→ **TASK ITEM**
Look through the records below, and whenever a line contains "Truite", copy it.

→ **DATASET CONTENT**
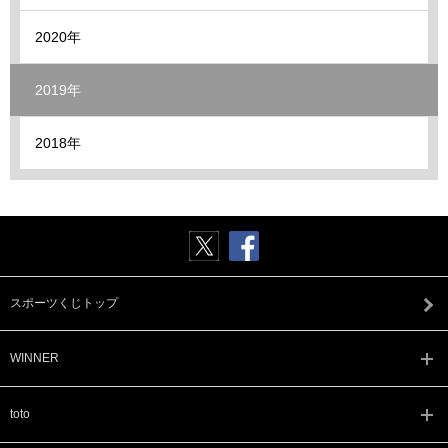
2020年
2019年
2018年
スポーツくじトップ
WINNER
toto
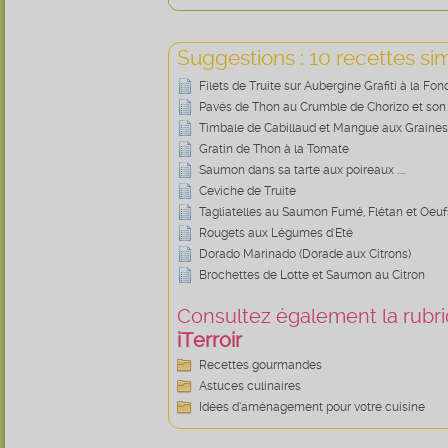
Suggestions : 10 recettes sim
Filets de Truite sur Aubergine Grafiti à la F
Pavés de Thon au Crumble de Chorizo et son 
Timbale de Cabillaud et Mangue aux Graines
Gratin de Thon à la Tomate
Saumon dans sa tarte aux poireaux ....
Ceviche de Truite
Tagliatelles au Saumon Fumé, Flétan et Oeu
Rougets aux Légumes d'Eté
Dorado Marinado (Dorade aux Citrons)
Brochettes de Lotte et Saumon au Citron
Consultez également la rubriq
iTerroir
Recettes gourmandes
Astuces culinaires
Idées d’aménagement pour votre cuisine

→ **RESULT OF THIS TASK**
Filets de Truite sur Aubergine Grafiti à la F
Ceviche de Truite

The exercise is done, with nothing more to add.